CTC and attention coexist in modern speech systems. OpenAI's Whisper model uses an attention-based encoder-decoder. Many production speech recognisers use CTC, often jointly with attention in a hybrid loss, or use the closely related RNN-Transducer (RNN-T) which conditions emissions on previous outputs as well as audio. The moral is that attention is not always the right answer: when the alignment is constrained, alignment-aware losses like CTC can train faster, decode in a streaming fashion, and avoid a class of failure modes (over-translation, premature termination) that haunt vanilla attention.

What you should take away

Sequence-to-sequence models pair an encoder RNN that reads the input with a decoder RNN that produces a variable-length output, freeing the architecture from the input-equals-output-length assumption.
Vanilla seq2seq forces every fact about the source through a single fixed vector; this caused a measurable collapse in quality on long sentences and motivated the next idea.
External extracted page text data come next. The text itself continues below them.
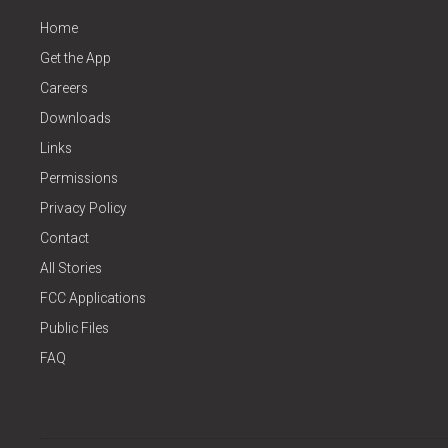
Home
Get the App
Careers
Downloads
Links
Permissions
Privacy Policy
Contact
All Stories
FCC Applications
Public Files
FAQ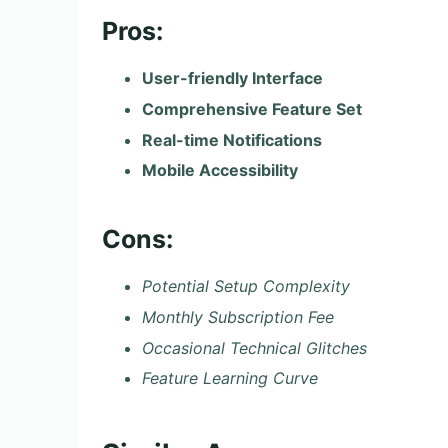
Pros:
User-friendly Interface
Comprehensive Feature Set
Real-time Notifications
Mobile Accessibility
Cons:
Potential Setup Complexity
Monthly Subscription Fee
Occasional Technical Glitches
Feature Learning Curve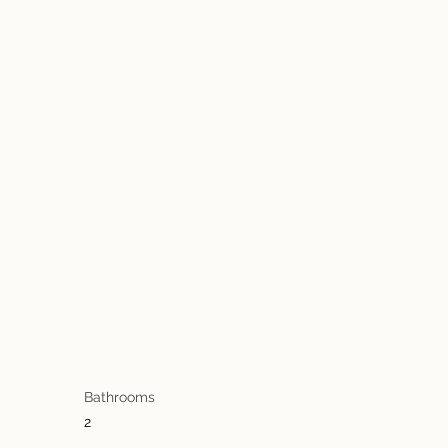
Bathrooms
2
Bahdanau additive attention computes alignment scores $e_{tj} = v^\top \tanh(W_a \mathbf{s}_{t-1} + U_a \mathbf{h}_j)$, normalises them with softmax to weights $\alpha_{tj}$, and forms a dynamic context $\mathbf{c}_t = \sum_j \alpha_{tj} \mathbf{h}_j$ at every decoder step, fully differentiable, trained end to end, with no alignment supervision.
The attention weights are interpretable as soft word alignments, and they retain a direct gradient path between any encoder and decoder position, which is why long-sentence performance recovered.
Removing the recurrence and keeping the attention gave the Transformer; replacing attention with a blank-symbol forward-backward marginal gave CTC for monotonic alignment problems like speech. Both descend from the same insight that the right level of abstraction for sequence modelling is alignment, not recurrence.